Re: [PATCH] mm: zswap: multiple zpool support

Johannes Weiner <hannes@xxxxxxxxxxx> · Fri, 2 Jun 2023 16:24:53 -0400

On Fri, Jun 02, 2023 at 12:14:28PM -0700, Yosry Ahmed wrote:
> On Fri, Jun 2, 2023 at 11:34 AM Johannes Weiner <hannes@xxxxxxxxxxx> wrote:
> >
> > On Fri, Jun 02, 2023 at 09:59:20AM -0700, Yosry Ahmed wrote:
> > > On Fri, Jun 2, 2023 at 9:49 AM Johannes Weiner <hannes@xxxxxxxxxxx> wrote:
> > > > Again, what about the zswap_tree.lock and swap_info_struct.lock?
> > > > They're the same scope unless you use multiple swap files. Would it
> > > > make sense to tie pools to trees, so that using multiple swapfiles for
> > > > concurrency purposes also implies this optimization?
> > >
> > > Yeah, using multiple swapfiles helps with those locks, but it doesn't
> > > help with the zpool lock.
> > >
> > > I am reluctant to take this path because I am trying to get rid of
> > > zswap's dependency on swapfiles to begin with, and have it act as its
> > > own standalone swapping backend. If I am successful, then having one
> > > zpool per zswap_tree is just a temporary fix.
> >
> > What about making the pools per-cpu?
> >
> > This would scale nicely with the machine size. And we commonly deal
> > with for_each_cpu() loops and per-cpu data structures, so have good
> > developer intuition about what's reasonable to squeeze into those.
> >
> > It would eliminate the lock contention, for everybody, right away, and
> > without asking questions.
> >
> > It would open the door to all kinds of locking optimizations on top.
> 
> The page can get swapped out on one cpu and swapped in on another, no?
> 
> We will need to store which zpool the page is stored in in its zswap
> entry, and potentially grab percpu locks from other cpus in the swap
> in path. The lock contention would probably be less, but certainly not
> eliminated.
> 
> Did I misunderstand?

Sorry, I should have been more precise.

I'm saying that using NR_CPUS pools, and replacing the hash with
smp_processor_id(), would accomplish your goal of pool concurrency.
But it would do so with a broadly-used, well-understood scaling
factor. We might not need a config option at all.

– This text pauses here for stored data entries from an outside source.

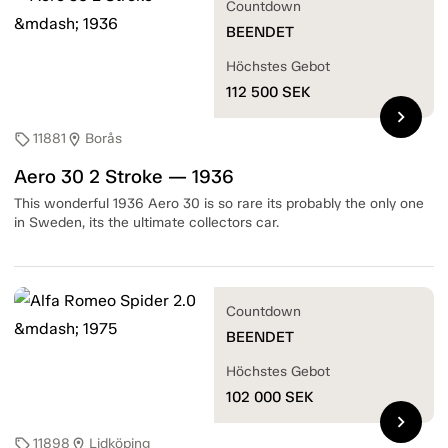
Countdown
BEENDET
Höchstes Gebot
112 500
SEK
chevron_right
11881
Borås
sell
location_on
Aero 30 2 Stroke — 1936
This wonderful 1936 Aero 30 is so rare its probably the only one
in Sweden, its the ultimate collectors car.
Countdown
BEENDET
Höchstes Gebot
102 000
SEK
chevron_right
11898
Lidköping
sell
location_on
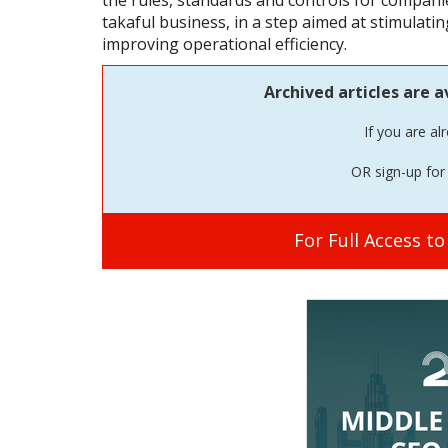
the rules, standards and controls for companie
takaful business, in a step aimed at stimulat
improving operational efficiency.
Archived articles are a
If you are al
OR sign-up for 
For Full Access t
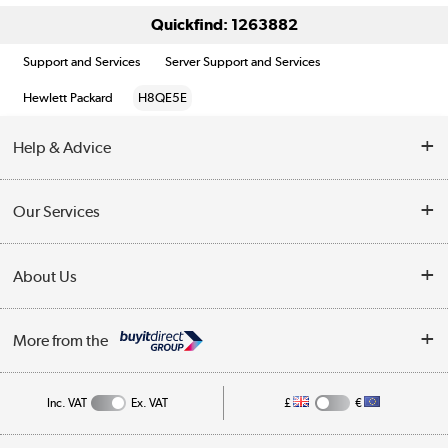
Quickfind: 1263882
Support and Services
Server Support and Services
Hewlett Packard
H8QE5E
Help & Advice
Customer Service
Our Services
Collection Points
Delivery information
About Us
Finance
Returns
About Us
My Account
More from the
Business Account
Affiliates programme
Track order
Public Sector
Inc. VAT
Ex. VAT
£
€
Careers
Appliances, TVs, dehumidifiers, & more
Terms & Conditions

The lock would still be there, but contention would be reduced fairly
optimally (barring preemption) for store concurrency at least. Not
fully eliminated due to frees and compaction, though, yes.

I'm not proposing more than that at this point. I only wrote the last
line because already having per-cpu data structures might help with
fast path optimizations down the line, if contention is still an
issue. But unlikely. So it's not so important. Let's forget it.